More 60s Vietnamese rock

There was a commercial that had music I immediately recognized as Vietnamese rock from the 60s (ish) and the music spoke to me–as is always the case when you encounter something familiar and know you can find that thing–so I was on a quest. I remembered it was a travel commercial. Possibly about luggage? After failing on YouTube, which is pretty surprising, I did a full-internet search and finally got to a site that sells commercial viewing metrics called iSpot.tv and it has videos of the commercials it tracks.

Behold: Away Luggage TV Spot, ‘Let Travel Happen: Motorcycle’ Song by Phuong Tam

The singer, Phương Tâm, has a few 45s listed on Discogs which I would love to have but none are available. Understandable considering the history:

After the fall of Saigon, this specific genre of music was removed and buried along with any American-influenced culture in the reunification of Vietnam on April 30, 1975. … Piles of vinyl, reel-tapes and cassettes were thrown out, burned or confiscated.

There are a small but passionate group of collectors dedicated to salvaging the recordings from this unique period of Vietnam’s musical history. Most of these original records have been caked with dirt and mud, requiring careful cleaning and repairing before the tracks are even playable.

liner notes by Tâm’s daughter Hannah Hà

The collection that I was able to purchase was released on the Sublime Frequencies label, which I’ve learned guarantees quality restoration and informative liner notes based on the previous albums of theirs I’ve acquired (of Cambodian and Vietnamese music of the same period, covering tragedies of different diasporas).
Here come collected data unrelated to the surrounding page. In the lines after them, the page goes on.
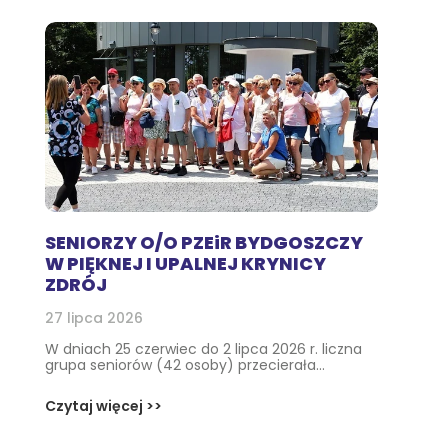
SENIORZY O/O PZEiR BYDGOSZCZY
W PIĘKNEJ I UPALNEJ KRYNICY
ZDRÓJ
27 lipca 2026
W dniach 25 czerwiec do 2 lipca 2026 r. liczna
grupa seniorów (42 osoby) przecierała...
Czytaj więcej >>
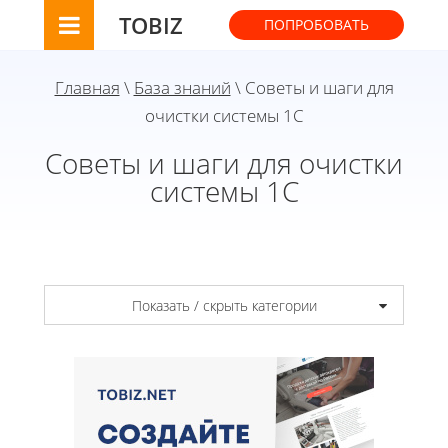
TOBIZ
ПОПРОБОВАТЬ
Главная
\
База знаний
\ Советы и шаги для
очистки системы 1С
Советы и шаги для очистки
системы 1С
Показать / скрыть категории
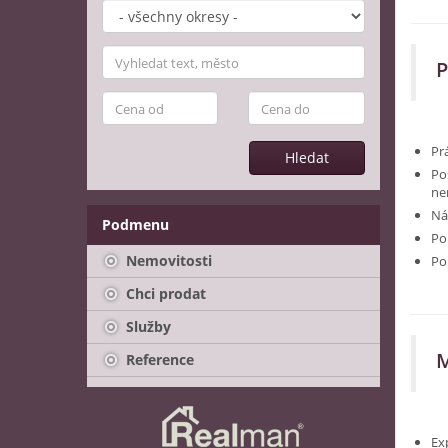
P
Pr
Hledat
Po
ne
Ná
Podmenu
Po
Nemovitosti
Po
Chci prodat
Služby
M
Reference
Ex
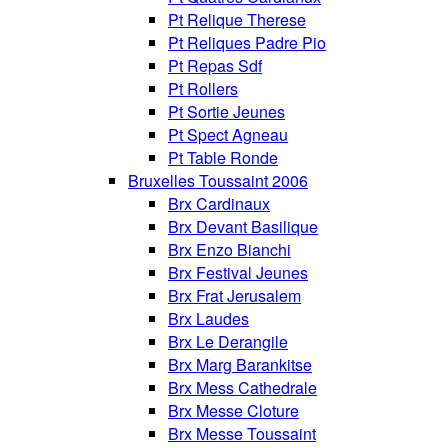
Pt Relique Therese
Pt Reliques Padre Pio
Pt Repas Sdf
Pt Rollers
Pt Sortie Jeunes
Pt Spect Agneau
Pt Table Ronde
Bruxelles Toussaint 2006
Brx Cardinaux
Brx Devant Basilique
Brx Enzo Bianchi
Brx Festival Jeunes
Brx Frat Jerusalem
Brx Laudes
Brx Le Derangile
Brx Marg Barankitse
Brx Mess Cathedrale
Brx Messe Cloture
Brx Messe Toussaint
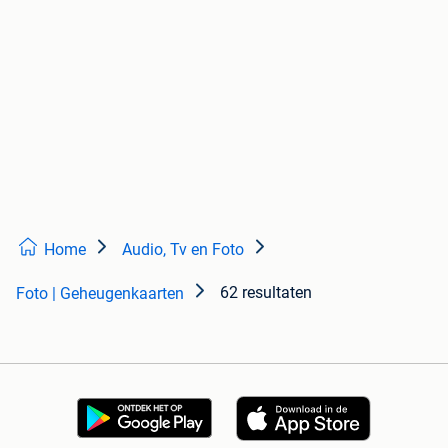
Home
Audio, Tv en Foto
62 resultaten
Foto | Geheugenkaarten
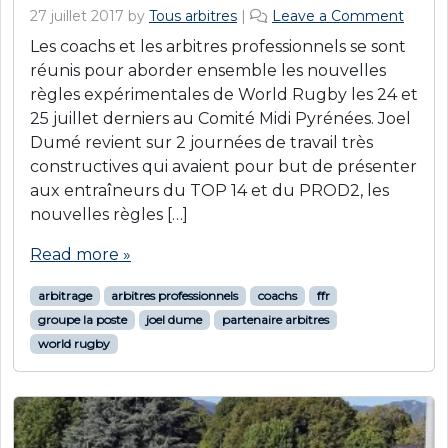
27 juillet 2017
by
Tous arbitres
|
Leave a Comment
Les coachs et les arbitres professionnels se sont
réunis pour aborder ensemble les nouvelles
règles expérimentales de World Rugby les 24 et
25 juillet derniers au Comité Midi Pyrénées. Joel
Dumé revient sur 2 journées de travail très
constructives qui avaient pour but de présenter
aux entraîneurs du TOP 14 et du PROD2, les
nouvelles règles […]
Read more »
arbitrage
arbitres professionnels
coachs
ffr
groupe la poste
joel dume
partenaire arbitres
world rugby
This collection was no different:

Particularly notable, along with Mark Gergis’s liner notes, are the notes written by Tâm’s daughter Hannah Hà telling of how she discovered her mother was a Rock Star decades ago and what she (Hannah) had to do to rally a global community of collectors to gather the source recordings. It’s a beautiful story.

Sublime Frequencies no longer sells it on their web site, but it’s available (albeit a little pricey) on Discogs/eBay/etc.